What is expected – Say how many lines of the data below have the word "this" in them. Add nothing else.

[Records contained in a dataset]
************
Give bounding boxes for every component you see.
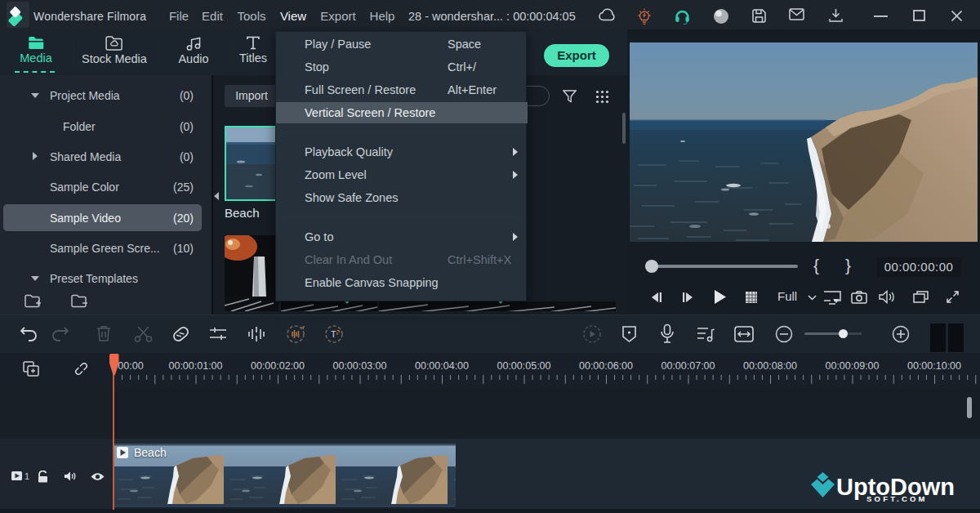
svg-text:1: 1 (24, 471, 29, 481)
svg-text:SOFT.COM: SOFT.COM (866, 494, 928, 503)
svg-text:T: T (331, 329, 336, 339)
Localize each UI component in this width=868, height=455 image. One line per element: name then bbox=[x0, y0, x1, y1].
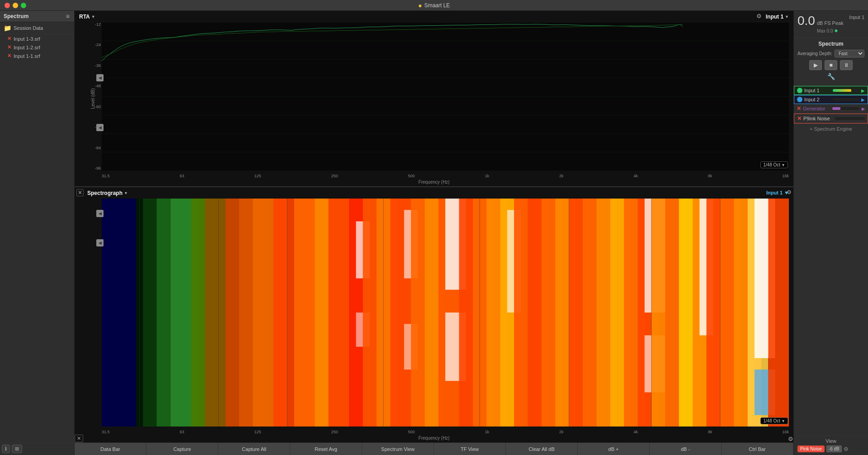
channel-input2[interactable]: Input 2 ▶ bbox=[794, 95, 868, 104]
channel-pinknoise[interactable]: ✕ P9ink Noise bbox=[794, 114, 868, 123]
spectro-settings-button[interactable]: ⚙ bbox=[787, 189, 792, 195]
channel-name-input1: Input 1 bbox=[804, 88, 831, 93]
view-label: View bbox=[797, 438, 864, 444]
spectro-x-axis-ticks: 31.5 63 125 250 500 1k 2k 4k 8k 16k bbox=[102, 430, 789, 434]
pink-noise-button[interactable]: Pink Noise bbox=[797, 446, 825, 452]
toolbar-databar-button[interactable]: Data Bar bbox=[75, 443, 146, 455]
wrench-row: 🔧 bbox=[797, 73, 864, 80]
level-value: 0.0 bbox=[797, 14, 815, 27]
folder-icon: 📁 bbox=[4, 24, 11, 32]
spectro-scroll-handle-top[interactable] bbox=[96, 210, 104, 217]
app-title: ● Smaart LE bbox=[418, 2, 450, 9]
sidebar-header: Spectrum ≡ bbox=[0, 11, 74, 22]
spectro-canvas bbox=[102, 199, 789, 427]
toolbar-spectrumview-button[interactable]: Spectrum View bbox=[362, 443, 434, 455]
spectro-panel: ✕ Spectrograph ▼ Input 1 ▼ ⚙ bbox=[75, 187, 793, 442]
minimize-button[interactable] bbox=[13, 3, 18, 8]
level-section: 0.0 dB FS Peak Max 0.0 ● Input 1 bbox=[794, 11, 868, 38]
channel-dot-input2 bbox=[797, 97, 802, 102]
spectro-scroll-handle-mid[interactable] bbox=[96, 239, 104, 246]
transport-pause-button[interactable]: ⏸ bbox=[840, 60, 853, 70]
transport-stop-button[interactable]: ■ bbox=[825, 60, 837, 70]
channel-generator[interactable]: ✕ Generator ▶ bbox=[794, 104, 868, 114]
toolbar-dbminus-button[interactable]: dB - bbox=[650, 443, 722, 455]
channel-x-generator: ✕ bbox=[797, 105, 801, 112]
scroll-handle-top[interactable] bbox=[96, 74, 104, 81]
channel-arrow-input2[interactable]: ▶ bbox=[861, 97, 865, 102]
spectro-resolution-badge[interactable]: 1/48 Oct ▼ bbox=[760, 417, 788, 424]
channel-name-generator: Generator bbox=[803, 106, 830, 111]
sidebar-title: Spectrum bbox=[4, 13, 28, 19]
toolbar-clearalldB-button[interactable]: Clear All dB bbox=[506, 443, 578, 455]
channel-arrow-generator[interactable]: ▶ bbox=[862, 106, 865, 111]
rta-input-selector[interactable]: Input 1 ▼ bbox=[766, 14, 789, 20]
svg-rect-7 bbox=[102, 199, 136, 427]
rta-canvas bbox=[102, 22, 789, 171]
sidebar-menu-button[interactable]: ≡ bbox=[65, 13, 71, 20]
svg-rect-4 bbox=[102, 22, 789, 171]
toolbar-capture-button[interactable]: Capture bbox=[146, 443, 218, 455]
toolbar-dbplus-button[interactable]: dB + bbox=[578, 443, 650, 455]
toolbar-tfview-button[interactable]: TF View bbox=[434, 443, 506, 455]
rta-settings-button[interactable]: ⚙ bbox=[756, 13, 762, 19]
channel-bar-input2 bbox=[833, 98, 859, 101]
spectro-bottom-settings-button[interactable]: ⚙ bbox=[788, 436, 793, 442]
spectro-y-axis-ticks bbox=[92, 199, 101, 427]
sidebar-item-1[interactable]: ✕ Input 1-3.srf bbox=[0, 34, 74, 43]
transport-row: ▶ ■ ⏸ bbox=[797, 60, 864, 70]
view-section: View Pink Noise -6 dB ⚙ bbox=[794, 435, 868, 455]
channel-bar-input1 bbox=[833, 89, 859, 92]
maximize-button[interactable] bbox=[21, 3, 26, 8]
main-layout: Spectrum ≡ 📁 Session Data ✕ Input 1-3.sr… bbox=[0, 11, 868, 455]
wrench-button[interactable]: 🔧 bbox=[827, 73, 835, 80]
db-badge: -6 dB bbox=[826, 446, 842, 452]
spectro-bottom-close-button[interactable]: ✕ bbox=[75, 435, 83, 442]
channel-arrow-input1[interactable]: ▶ bbox=[861, 88, 865, 93]
session-label: 📁 Session Data bbox=[0, 22, 74, 34]
pink-noise-row: Pink Noise -6 dB ⚙ bbox=[797, 446, 864, 452]
rta-panel: RTA ▼ Input 1 ▼ ⚙ Level (dB) -12 -24 -36… bbox=[75, 11, 793, 187]
rta-x-axis-ticks: 31.5 63 125 250 500 1k 2k 4k 8k 16k bbox=[102, 174, 789, 178]
channel-name-input2: Input 2 bbox=[804, 97, 831, 102]
toolbar-captureall-button[interactable]: Capture All bbox=[218, 443, 290, 455]
spectro-input-selector[interactable]: Input 1 ▼ bbox=[766, 190, 789, 195]
channel-input1[interactable]: Input 1 ▶ bbox=[794, 86, 868, 95]
bottom-toolbar: Data Bar Capture Capture All Reset Avg S… bbox=[75, 442, 793, 455]
avg-depth-row: Averaging Depth: Fast Medium Slow bbox=[797, 50, 864, 57]
channel-x-pinknoise: ✕ bbox=[797, 115, 802, 122]
traffic-lights bbox=[5, 3, 26, 8]
svg-rect-62 bbox=[768, 199, 789, 427]
sidebar: Spectrum ≡ 📁 Session Data ✕ Input 1-3.sr… bbox=[0, 11, 75, 455]
scroll-handle-bottom[interactable] bbox=[96, 124, 104, 131]
sidebar-add-button[interactable]: ⊞ bbox=[12, 445, 22, 453]
rta-resolution-badge[interactable]: 1/48 Oct ▼ bbox=[760, 161, 788, 168]
spectro-close-button[interactable]: ✕ bbox=[76, 189, 84, 196]
toolbar-resetavg-button[interactable]: Reset Avg bbox=[290, 443, 362, 455]
avg-depth-select[interactable]: Fast Medium Slow bbox=[835, 50, 864, 57]
toolbar-ctrlbar-button[interactable]: Ctrl Bar bbox=[722, 443, 793, 455]
rta-header: RTA ▼ bbox=[79, 14, 95, 20]
sidebar-item-2[interactable]: ✕ Input 1-2.srf bbox=[0, 43, 74, 52]
spectrum-section-title: Spectrum bbox=[797, 41, 864, 47]
add-engine-button[interactable]: + Spectrum Engine bbox=[794, 123, 868, 134]
level-unit: dB FS Peak Max 0.0 ● bbox=[817, 20, 844, 34]
sidebar-info-button[interactable]: ℹ bbox=[2, 445, 10, 453]
file-icon-1: ✕ bbox=[7, 36, 11, 42]
spectro-header: Spectrograph ▼ bbox=[87, 190, 128, 196]
channel-bar-pinknoise bbox=[835, 117, 865, 120]
max-dot: ● bbox=[834, 27, 838, 34]
channel-bar-fill-generator bbox=[832, 107, 840, 110]
titlebar: ● Smaart LE bbox=[0, 0, 868, 11]
channel-bar-fill-input1 bbox=[833, 89, 851, 92]
transport-play-button[interactable]: ▶ bbox=[809, 60, 822, 70]
spectro-svg bbox=[102, 199, 789, 427]
rta-dropdown-arrow: ▼ bbox=[91, 14, 95, 19]
close-button[interactable] bbox=[5, 3, 10, 8]
view-settings-button[interactable]: ⚙ bbox=[844, 446, 849, 452]
spectro-x-axis-label: Frequency (Hz) bbox=[419, 436, 450, 441]
file-icon-2: ✕ bbox=[7, 44, 11, 50]
channel-name-pinknoise: P9ink Noise bbox=[803, 116, 833, 121]
sidebar-item-3[interactable]: ✕ Input 1-1.srf bbox=[0, 52, 74, 60]
y-axis-ticks: -12 -24 -36 -48 -60 -72 -84 -96 bbox=[92, 22, 101, 171]
right-panel: 0.0 dB FS Peak Max 0.0 ● Input 1 Spectru… bbox=[793, 11, 868, 455]
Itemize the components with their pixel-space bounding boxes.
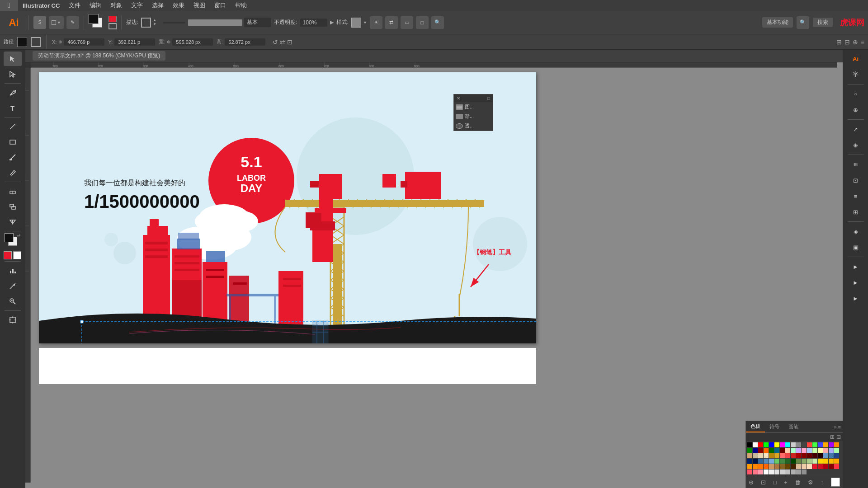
- artboard[interactable]: 我们每一位都是构建社会美好的 1/1500000000 5.1 LABOR DA…: [39, 72, 536, 343]
- color-swatch[interactable]: [769, 453, 774, 458]
- color-swatch[interactable]: [818, 453, 823, 458]
- menu-help[interactable]: 帮助: [231, 0, 251, 11]
- color-swatch[interactable]: [774, 469, 779, 474]
- color-swatch[interactable]: [823, 464, 828, 469]
- pen-tool[interactable]: [4, 85, 22, 100]
- artboard-btn[interactable]: □: [416, 16, 429, 29]
- cp-menu-icon[interactable]: ≡: [838, 424, 841, 430]
- cp-export-icon[interactable]: ↑: [821, 479, 824, 486]
- reflect-tool[interactable]: [4, 215, 22, 229]
- color-swatch[interactable]: [791, 464, 796, 469]
- red-swatch[interactable]: [4, 251, 12, 259]
- workspace-select[interactable]: 基本功能: [762, 17, 793, 28]
- right-align-btn[interactable]: ≡: [847, 189, 865, 203]
- menu-file[interactable]: 文件: [64, 0, 85, 11]
- color-swatch[interactable]: [774, 464, 779, 469]
- right-play3-btn[interactable]: ►: [847, 291, 865, 305]
- color-swatch[interactable]: [807, 448, 812, 453]
- color-swatch[interactable]: [753, 464, 758, 469]
- options-stroke-box[interactable]: [31, 37, 41, 47]
- apple-menu[interactable]: : [0, 0, 18, 11]
- stroke-color-mini[interactable]: [108, 23, 117, 29]
- panel-icon[interactable]: ≡: [861, 38, 864, 46]
- cp-expand-icon[interactable]: »: [834, 424, 836, 430]
- color-swatch[interactable]: [769, 469, 774, 474]
- line-type-select[interactable]: 基本: [244, 18, 271, 27]
- color-swatch[interactable]: [753, 442, 758, 447]
- grid-icon[interactable]: ⊞: [836, 38, 842, 46]
- right-ai-btn[interactable]: Ai: [847, 52, 865, 66]
- menu-window[interactable]: 窗口: [210, 0, 231, 11]
- color-swatch[interactable]: [812, 453, 817, 458]
- color-swatch[interactable]: [791, 459, 796, 464]
- right-pathfinder-btn[interactable]: ⊞: [847, 205, 865, 219]
- color-swatch[interactable]: [758, 448, 763, 453]
- right-layers-btn[interactable]: ≋: [847, 157, 865, 172]
- stroke-weight-input[interactable]: [163, 22, 185, 23]
- color-swatch[interactable]: [780, 453, 785, 458]
- document-tab[interactable]: 劳动节演示文件.ai* @ 188.56% (CMYK/GPU 预览): [33, 51, 165, 61]
- color-swatch[interactable]: [780, 469, 785, 474]
- color-swatch[interactable]: [791, 442, 796, 447]
- color-swatch[interactable]: [769, 464, 774, 469]
- menu-edit[interactable]: 编辑: [85, 0, 106, 11]
- zoom-btn[interactable]: 🔍: [431, 16, 444, 29]
- y-value[interactable]: 392.621 p: [114, 38, 155, 46]
- color-swatch[interactable]: [780, 464, 785, 469]
- menu-object[interactable]: 对象: [106, 0, 127, 11]
- color-swatch[interactable]: [834, 464, 839, 469]
- symbol-btn[interactable]: ☀: [370, 16, 382, 29]
- color-swatch[interactable]: [769, 442, 774, 447]
- color-swatch[interactable]: [829, 453, 834, 458]
- color-swatch[interactable]: [802, 442, 807, 447]
- color-swatch[interactable]: [802, 453, 807, 458]
- color-swatch[interactable]: [753, 448, 758, 453]
- color-swatch[interactable]: [753, 469, 758, 474]
- color-swatch[interactable]: [747, 448, 752, 453]
- artboard-tool[interactable]: [4, 313, 22, 327]
- color-swatch[interactable]: [769, 459, 774, 464]
- color-swatch[interactable]: [747, 442, 752, 447]
- color-swatch[interactable]: [747, 453, 752, 458]
- color-swatch[interactable]: [823, 442, 828, 447]
- line-tool[interactable]: [4, 119, 22, 134]
- color-swatch[interactable]: [758, 469, 763, 474]
- new-doc-btn[interactable]: S: [33, 16, 46, 29]
- color-swatch[interactable]: [802, 464, 807, 469]
- color-swatch[interactable]: [780, 459, 785, 464]
- color-swatch[interactable]: [829, 459, 834, 464]
- color-swatch[interactable]: [812, 464, 817, 469]
- color-swatch[interactable]: [758, 464, 763, 469]
- color-swatch[interactable]: [818, 464, 823, 469]
- color-swatch[interactable]: [802, 459, 807, 464]
- right-letter-btn[interactable]: ○: [847, 87, 865, 101]
- select-tool[interactable]: [4, 52, 22, 66]
- menu-text[interactable]: 文字: [127, 0, 147, 11]
- right-play-btn[interactable]: ►: [847, 259, 865, 274]
- fill-color-mini[interactable]: [108, 16, 117, 22]
- color-swatch[interactable]: [802, 448, 807, 453]
- color-swatch[interactable]: [812, 448, 817, 453]
- opacity-value[interactable]: 100%: [300, 19, 327, 27]
- color-swatch[interactable]: [764, 459, 769, 464]
- align-distribute-btn[interactable]: ⇄: [385, 16, 398, 29]
- stroke-adjust-btn[interactable]: ▲ ▼: [153, 19, 161, 27]
- h-value[interactable]: 52.872 px: [225, 38, 265, 46]
- right-props-btn[interactable]: ⊡: [847, 173, 865, 188]
- cp-white-swatch[interactable]: [831, 478, 840, 487]
- menu-select[interactable]: 选择: [147, 0, 168, 11]
- color-swatch[interactable]: [785, 464, 790, 469]
- menu-illustrator[interactable]: Illustrator CC: [18, 0, 64, 11]
- color-swap-btn[interactable]: ⇄: [5, 233, 21, 249]
- view-toggle-btn[interactable]: ▼: [49, 16, 64, 29]
- cp-folder-icon[interactable]: □: [773, 479, 777, 486]
- right-import-btn[interactable]: ⊕: [847, 138, 865, 152]
- color-swatch[interactable]: [758, 453, 763, 458]
- color-swatch[interactable]: [791, 469, 796, 474]
- color-swatch[interactable]: [829, 464, 834, 469]
- color-swatch[interactable]: [796, 453, 801, 458]
- cp-delete-icon[interactable]: 🗑: [795, 479, 801, 486]
- color-swatch[interactable]: [796, 459, 801, 464]
- color-swatch[interactable]: [807, 464, 812, 469]
- transform-btn[interactable]: ▭: [401, 16, 413, 29]
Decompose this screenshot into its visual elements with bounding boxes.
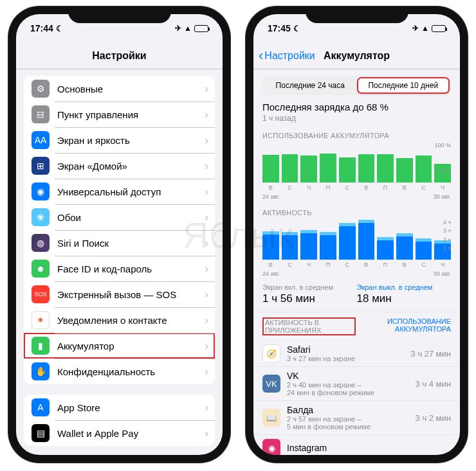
************
Output of the exercise – 2